WORK REQUEST:
Search the entries below for "arrowhead". Report each line where it occurs.

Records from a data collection

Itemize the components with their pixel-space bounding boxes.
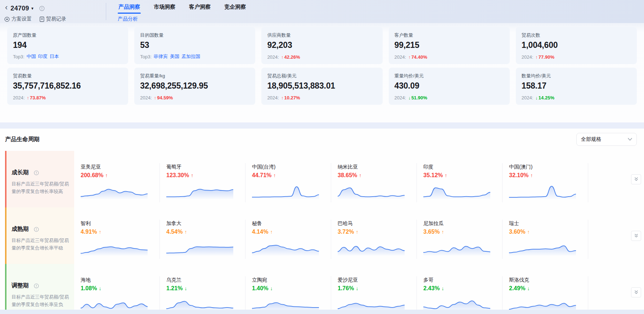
arrow-up-icon: ↑: [273, 172, 276, 178]
top3-country-link[interactable]: 印度: [38, 53, 48, 60]
stage-card: 调整期目标产品近三年贸易额/贸易量的季度复合增长率呈负: [5, 264, 74, 314]
arrow-down-icon: ↓: [441, 286, 444, 291]
chevron-down-icon: [628, 138, 632, 141]
quick-link-trade-records[interactable]: 贸易记录: [40, 16, 66, 22]
top3-country-link[interactable]: 菲律宾: [154, 53, 168, 60]
country-name: 加拿大: [166, 220, 246, 227]
info-icon[interactable]: [34, 227, 39, 232]
stage-row-adjustment: 调整期目标产品近三年贸易额/贸易量的季度复合增长率呈负海地1.08%↓乌克兰1.…: [5, 264, 644, 314]
stat-footer-prefix: 2024:: [140, 95, 152, 100]
trend-value: ↑94.59%: [154, 95, 173, 100]
row-tail: [588, 151, 644, 207]
trend-value: ↑42.26%: [281, 54, 300, 60]
country-trend-card: 智利4.91%↑: [74, 207, 160, 264]
country-name: 智利: [81, 220, 160, 227]
stat-footer-prefix: 2024:: [522, 54, 533, 60]
stat-value: 92,203: [267, 40, 377, 50]
top3-country-link[interactable]: 日本: [50, 53, 59, 60]
arrow-up-icon: ↑: [27, 95, 30, 100]
lifecycle-section: 产品生命周期 全部规格 成长期目标产品近三年贸易额/贸易量的季度复合增长率较高亚…: [0, 129, 644, 314]
stage-row-mature: 成熟期目标产品近三年贸易额/贸易量的季度复合增长率平稳智利4.91%↑加拿大4.…: [5, 207, 644, 264]
spec-filter-select[interactable]: 全部规格: [576, 133, 637, 146]
percent-value: 1.21%: [166, 285, 183, 292]
top3-country-link[interactable]: 孟加拉国: [181, 53, 200, 60]
trend-percent: 42.26%: [284, 54, 300, 60]
stat-value: 194: [13, 40, 122, 50]
expand-row-button[interactable]: [631, 174, 641, 184]
country-name: 巴哈马: [338, 220, 417, 227]
tab-customer-insight[interactable]: 客户洞察: [188, 2, 211, 14]
arrow-up-icon: ↑: [530, 172, 533, 178]
stat-label: 供应商数量: [267, 32, 377, 39]
tab-market-insight[interactable]: 市场洞察: [153, 2, 176, 14]
country-trend-card: 中国(澳门)32.10%↑: [503, 151, 588, 207]
tab-product-insight[interactable]: 产品洞察: [118, 2, 141, 14]
stat-card-7: 贸易总额/美元18,905,513,883.012024:↑10.27%: [261, 68, 382, 105]
trend-sparkline: [252, 238, 319, 256]
country-name: 瑞士: [509, 220, 588, 227]
country-name: 纳米比亚: [338, 164, 417, 170]
country-name: 亚美尼亚: [81, 164, 160, 170]
stat-footer: 2024:↓51.90%: [395, 95, 504, 100]
stat-card-1: 目的国数量53Top3:菲律宾美国孟加拉国: [134, 27, 255, 64]
stat-footer: 2024:↓14.25%: [522, 95, 631, 100]
country-trend-card: 多哥2.43%↓: [417, 264, 503, 314]
arrow-up-icon: ↑: [184, 229, 187, 235]
arrow-down-icon: ↓: [184, 286, 187, 291]
country-trend-card: 巴哈马3.72%↑: [331, 207, 417, 264]
info-icon[interactable]: [39, 6, 45, 11]
stat-value: 158.17: [522, 81, 631, 91]
lifecycle-rows: 成长期目标产品近三年贸易额/贸易量的季度复合增长率较高亚美尼亚200.68%↑葡…: [5, 151, 644, 314]
spec-filter-value: 全部规格: [581, 136, 601, 143]
country-name: 立陶宛: [252, 277, 331, 283]
trend-sparkline: [81, 181, 148, 199]
percent-value: 4.14%: [252, 229, 268, 235]
arrow-up-icon: ↑: [281, 95, 284, 100]
stat-footer-prefix: Top3:: [13, 54, 24, 59]
stage-row-growth: 成长期目标产品近三年贸易额/贸易量的季度复合增长率较高亚美尼亚200.68%↑葡…: [5, 151, 644, 207]
trend-percent: 94.59%: [157, 95, 173, 100]
stats-grid: 原产国数量194Top3:中国印度日本目的国数量53Top3:菲律宾美国孟加拉国…: [7, 27, 637, 105]
bottom-band: [0, 310, 644, 314]
country-trend-card: 秘鲁4.14%↑: [246, 207, 331, 264]
arrow-down-icon: ↓: [408, 95, 411, 100]
back-button[interactable]: ‹: [4, 4, 8, 13]
stat-card-0: 原产国数量194Top3:中国印度日本: [7, 27, 128, 64]
country-name: 爱沙尼亚: [338, 277, 417, 283]
row-tail: [588, 264, 644, 314]
stats-section: 原产国数量194Top3:中国印度日本目的国数量53Top3:菲律宾美国孟加拉国…: [0, 23, 644, 122]
info-icon[interactable]: [34, 283, 39, 288]
top3-country-link[interactable]: 中国: [27, 53, 36, 60]
country-trend-card: 加拿大4.54%↑: [160, 207, 246, 264]
arrow-up-icon: ↑: [359, 172, 361, 178]
tab-product-analysis[interactable]: 产品分析: [118, 16, 138, 22]
trend-value: ↓14.25%: [535, 95, 554, 100]
country-percent: 1.40%↓: [252, 285, 331, 292]
percent-value: 44.71%: [252, 172, 271, 179]
stat-card-3: 客户数量99,2152024:↑74.40%: [389, 27, 510, 64]
arrow-down-icon: ↓: [270, 286, 273, 291]
info-icon[interactable]: [34, 170, 39, 175]
top-bar: ‹ 24709 ▼ 方案设置贸易记录 产品洞察市场洞察客户洞察竞企洞察 产品分析: [0, 0, 644, 23]
country-percent: 3.60%↑: [509, 229, 588, 235]
trend-sparkline: [423, 181, 490, 199]
country-trend-card: 乌克兰1.21%↓: [160, 264, 246, 314]
expand-row-button[interactable]: [631, 231, 641, 241]
trend-percent: 14.25%: [539, 95, 554, 100]
percent-value: 3.72%: [338, 229, 354, 235]
country-name: 印度: [423, 164, 503, 170]
stat-value: 430.09: [395, 81, 504, 91]
tab-competitor-insight[interactable]: 竞企洞察: [224, 2, 247, 14]
plan-id-title[interactable]: 24709: [10, 5, 29, 12]
arrow-up-icon: ↑: [408, 54, 411, 60]
country-trend-card: 斯洛伐克2.49%↓: [503, 264, 588, 314]
top3-country-link[interactable]: 美国: [170, 53, 179, 60]
stat-card-8: 重量均价/美元430.092024:↓51.90%: [389, 68, 510, 105]
trend-value: ↑10.27%: [281, 95, 300, 100]
expand-row-button[interactable]: [631, 287, 641, 297]
stat-footer: 2024:↑73.87%: [13, 95, 122, 100]
quick-link-plan-settings[interactable]: 方案设置: [4, 16, 32, 22]
caret-down-icon[interactable]: ▼: [31, 6, 34, 10]
trend-sparkline: [338, 181, 405, 199]
trend-sparkline: [509, 181, 576, 199]
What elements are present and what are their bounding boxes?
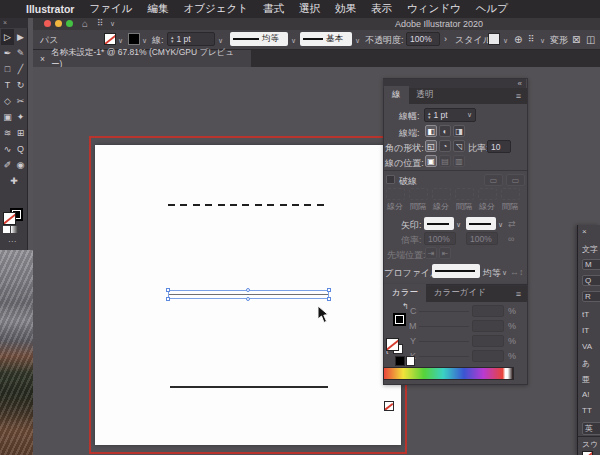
black-quick-swatch[interactable]	[395, 356, 405, 366]
gap-field-3[interactable]	[501, 188, 520, 200]
tools-fill-swatch[interactable]	[3, 212, 16, 225]
channel-c-field[interactable]	[472, 305, 504, 317]
leading-icon[interactable]: IT	[582, 326, 600, 335]
none-swatch[interactable]	[582, 451, 593, 455]
shaper-tool-icon[interactable]: ∿	[1, 141, 14, 157]
shape-builder-tool-icon[interactable]: ▣	[1, 109, 14, 125]
menu-file[interactable]: ファイル	[89, 2, 132, 16]
line-segment-tool-icon[interactable]: ╱	[14, 61, 27, 77]
arrange-icon[interactable]: ◫	[586, 35, 595, 45]
rectangle-tool-icon[interactable]: □	[1, 61, 14, 77]
fill-swatch[interactable]	[104, 33, 116, 45]
close-panel-icon[interactable]: ×	[582, 227, 600, 236]
type-tool-icon[interactable]: T	[1, 77, 14, 93]
stepper-icon[interactable]: ▴▾	[428, 111, 431, 119]
menu-window[interactable]: ウィンドウ	[407, 2, 461, 16]
align-icon[interactable]: ⊠	[572, 35, 580, 45]
arrowhead-end-dropdown[interactable]	[466, 217, 496, 230]
dash-align-button-2[interactable]: ▭	[506, 174, 525, 186]
menu-illustrator[interactable]: Illustrator	[26, 3, 74, 15]
channel-m-slider[interactable]	[419, 326, 469, 327]
join-round-button[interactable]: ◔	[439, 140, 451, 152]
miter-ratio-field[interactable]: 10	[487, 140, 511, 153]
dash-field-2[interactable]	[432, 188, 451, 200]
menu-type[interactable]: 書式	[263, 2, 284, 16]
transform-button[interactable]: 変形	[550, 36, 568, 45]
language-field[interactable]: 英	[582, 422, 600, 435]
align-stroke-outside-button[interactable]: ▥	[453, 155, 465, 167]
dashed-line-object[interactable]	[168, 204, 329, 206]
opacity-more-icon[interactable]: ›	[444, 35, 447, 44]
menu-edit[interactable]: 編集	[147, 2, 168, 16]
tip-align-button[interactable]: ⇤	[439, 247, 451, 259]
white-quick-swatch-2[interactable]	[406, 356, 415, 366]
anchor-point[interactable]	[166, 297, 170, 301]
anchor-point[interactable]	[246, 288, 250, 292]
color-mode-button[interactable]	[3, 226, 10, 233]
stroke-chevron-icon[interactable]: ∨	[142, 37, 147, 45]
solid-line-object[interactable]	[170, 386, 328, 388]
arrow-scale-end-field[interactable]: 100%	[466, 232, 498, 245]
close-tab-icon[interactable]: ×	[40, 54, 45, 64]
color-fill-swatch[interactable]	[386, 338, 399, 351]
brush-chevron-icon[interactable]: ∨	[355, 37, 360, 45]
channel-k-field[interactable]	[472, 350, 504, 362]
tsume-icon[interactable]: あ	[582, 358, 600, 369]
opacity-input[interactable]: 100%	[406, 32, 440, 46]
arrowhead-start-chevron-icon[interactable]: ∨	[456, 221, 461, 229]
color-stroke-swatch[interactable]	[393, 313, 406, 326]
selected-line-object[interactable]	[168, 290, 329, 299]
minimize-window-button[interactable]	[55, 20, 62, 27]
gap-field-2[interactable]	[455, 188, 474, 200]
font-search-icon[interactable]: Q	[582, 275, 600, 286]
stroke-weight-chevron-icon[interactable]: ∨	[218, 37, 223, 45]
grid-view-chevron-icon[interactable]: ∨	[110, 20, 115, 28]
anchor-point[interactable]	[327, 297, 331, 301]
eyedropper-tool-icon[interactable]: ✦	[14, 109, 27, 125]
anchor-point[interactable]	[246, 297, 250, 301]
channel-c-slider[interactable]	[419, 311, 469, 312]
document-tab[interactable]: × 名称未設定-1* @ 67.81% (CMYK/GPU プレビュー)	[33, 50, 251, 67]
tab-transparency[interactable]: 透明	[409, 86, 442, 104]
stepper-icon[interactable]: ▴▾	[171, 35, 174, 43]
panel-menu-icon[interactable]: ≡	[510, 88, 527, 104]
style-swatch[interactable]	[488, 33, 500, 45]
character-rotation-icon[interactable]: 亜	[582, 374, 600, 385]
join-miter-button[interactable]: ◱	[425, 140, 437, 152]
cap-butt-button[interactable]: ◧	[425, 125, 437, 137]
pen-tool-icon[interactable]: ✒	[1, 45, 14, 61]
channel-k-slider[interactable]	[419, 356, 469, 357]
color-panel-menu-icon[interactable]: ≡	[510, 286, 527, 302]
direct-selection-tool-icon[interactable]: ▶	[14, 29, 27, 45]
kerning-icon[interactable]: VA	[582, 342, 600, 351]
gap-field-1[interactable]	[409, 188, 428, 200]
free-transform-tool-icon[interactable]: ⊞	[14, 125, 27, 141]
color-spectrum-bar[interactable]	[383, 367, 514, 380]
brush-definition-dropdown[interactable]: 基本	[300, 32, 352, 46]
document-setup-globe-icon[interactable]: ⊕	[514, 35, 522, 45]
menu-view[interactable]: 表示	[371, 2, 392, 16]
tip-extend-button[interactable]: ⇥	[425, 247, 437, 259]
dash-field-3[interactable]	[478, 188, 497, 200]
cap-round-button[interactable]: ◐	[439, 125, 451, 137]
join-bevel-button[interactable]: ◹	[453, 140, 465, 152]
align-stroke-center-button[interactable]: ▣	[425, 155, 437, 167]
anchor-point[interactable]	[327, 288, 331, 292]
close-window-button[interactable]	[44, 20, 51, 27]
menu-select[interactable]: 選択	[299, 2, 320, 16]
align-stroke-inside-button[interactable]: ▤	[439, 155, 451, 167]
channel-y-slider[interactable]	[419, 341, 469, 342]
font-style-field[interactable]: R	[582, 291, 600, 302]
preferences-grid-icon[interactable]: ⠿	[528, 35, 535, 44]
hand-tool-icon[interactable]: ✚	[8, 173, 21, 189]
width-profile-panel-dropdown[interactable]	[432, 264, 480, 278]
width-profile-dropdown[interactable]: 均等	[230, 32, 288, 46]
rotate-tool-icon[interactable]: ↻	[14, 77, 27, 93]
profile-panel-chevron-icon[interactable]: ∨	[502, 269, 507, 277]
channel-m-field[interactable]	[472, 320, 504, 332]
link-scale-icon[interactable]: ∞	[508, 235, 514, 244]
tab-color[interactable]: カラー	[384, 284, 426, 302]
dashed-line-checkbox[interactable]	[386, 175, 395, 184]
cap-projecting-button[interactable]: ◨	[453, 125, 465, 137]
stroke-weight-field[interactable]: ▴▾ 1 pt ∨	[424, 108, 476, 122]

EXERCISE ANSWER:
arrowhead-end-dropdown[interactable]	[466, 217, 496, 230]
arrowhead-start-chevron-icon[interactable]: ∨	[456, 221, 461, 229]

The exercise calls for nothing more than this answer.